Yarı Doğrudan Demokrasi
Emredici vekalet teorisinde, seçilen temsilcilerin, devamlı olarak seçmenlerinin talimatlarını yerine getirmesi, talimatının sonucunu takip etmesi öngörülmüştür. Teori, temsilciyi, seçmenin talimatını yerine getirmekle; açık talimat olmayan bir konuda da seçmenin eğilimini göz önünde bulundurarak hareket etmekle yükümlü tutmaktadır. Seçmen, talimatına uymayan temsilcileri azletme yetkisine sahiptir. Emredici vekalette, seçmen ile temsilci arasındaki ilişki adı üzerinde özel hukuktaki bir hizmet üstlenmeyi içeren vekalet sözleşmesiyle kurulmuş bir ilişki gibidir (Derdiman, 2011: 105).

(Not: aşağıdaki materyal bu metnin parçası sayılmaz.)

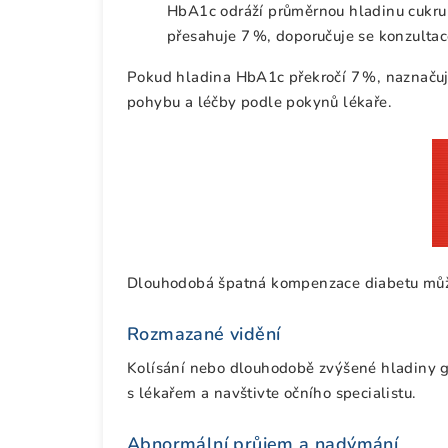
HbA1c odráží průměrnou hladinu cukru 
přesahuje 7 %, doporučuje se konzultac
Pokud hladina HbA1c překročí 7 %, naznačuje 
pohybu a léčby podle pokynů lékaře.
Dlouhodobá špatná kompenzace diabetu může 
Rozmazané vidění
Kolísání nebo dlouhodobě zvýšené hladiny gl
s lékařem a navštivte očního specialistu.
Abnormální průjem a nadýmání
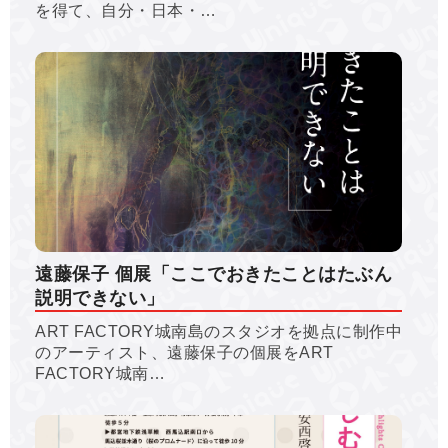
を得て、自分・日本・…
遠藤保子 個展「ここでおきたことはたぶん
説明できない」
ART FACTORY城南島のスタジオを拠点に制作中
のアーティスト、遠藤保子の個展をART
FACTORY城南…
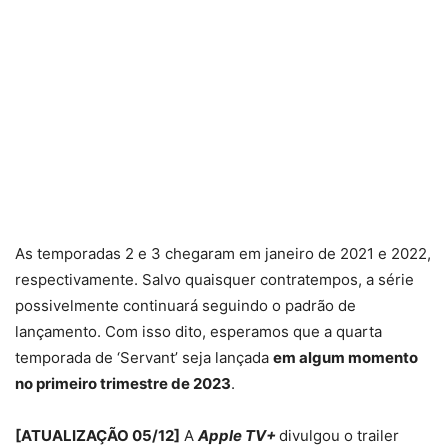
As temporadas 2 e 3 chegaram em janeiro de 2021 e 2022,
respectivamente. Salvo quaisquer contratempos, a série
possivelmente continuará seguindo o padrão de
lançamento. Com isso dito, esperamos que a quarta
temporada de ‘Servant’ seja lançada
em algum momento
no primeiro trimestre de 2023
.
[ATUALIZAÇÃO 05/12]
A
Apple TV+
divulgou o trailer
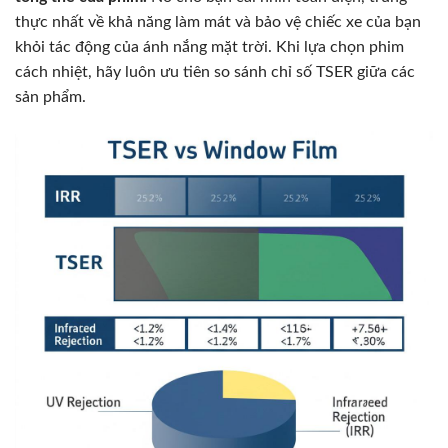
thực nhất về khả năng làm mát và bảo vệ chiếc xe của bạn
khỏi tác động của ánh nắng mặt trời. Khi lựa chọn phim
cách nhiệt, hãy luôn ưu tiên so sánh chỉ số TSER giữa các
sản phẩm.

Yarı-doğrudan demokraside asıl olan egemenliğin halk tarafından seçilen temsilcilerce kullanılması olduğu halde, bazı hallerde, referandum vb. araçlarla seçmenler de egemenliğin doğrudan kullanımı sürecine dahil olabilirler. Bu açıdan baktığımızda, yarı-doğrudan demokrasi bir çeşit temsili demokrasi niteliğini taşımaktadır. Bu bağlamda yarı-doğrudan demokrasiyi, halkın egemenliğin kullanımı sürecine yer yer doğrudan bir biçimde katılabildiği bir temsili demokrasi olarak değerlendirmek mümkündür. Bu nedenle, Gözler’e göre ‘yarı-doğrudan demokrasi’ teriminin kullanılmasından ziyade ‘yarı-temsili demokrasi’ terimini tercih etmek daha yerinde olacaktır (Gözler, 2020: 185-186).
Seçim Kavramı ve İçeriği
Seçim, demokrasinin zorunlu ve de asgari gereğidir. Seçim bunun yanında, demokrasinin uygulanabilirliğinin koşulu ve aracıdır. Zira bugünün temsili demokrasi uygulamalarında meclisler ve hükümet seçimler aracılığıyla oluşturulmaktadır (Beetham, 2014: 275). Bu çerçevede seçim, halkın temsili, yönetimi belirlemesi ve yönetime katılması, bakımından büyük önem arz etmektedir. Bunun yanında, genel oyu içermeyen seçim uygulamalarının bulunduğu temsili demokrasi rejimlerini demokratik olarak nitelendirmek mümkün değildir. Her vatandaşın sadece tek oy kullanabileceği seçimler aracılığıyla iktidar yetkisinin halka ait bulunması ve asgari olarak iki partinin, belli periyotlarla gerçekleştirilen dürüst seçimlerde adaylarını/programlarını seçmenin tercihine sunabilmesi, bir ülkedeki siyasi sistemin ne kadar demokratik olduğunu tespit etmede, dikkate alınan kriterler arasında yer almaktadır. Diğer bir ifade ile çoğulcu demokrasinin ilkeleri çerçevesinde çok partili siyasi hayatın vazgeçilmez aktörü olan siyasal partilerin katılacağı seçimler vasıtasıyla iktidarın el değiştirmesi, bir ülke rejiminin demokratikliği açısından önemli bir nitelik olarak kabul edilmektedir (Tunç, 1999: 140).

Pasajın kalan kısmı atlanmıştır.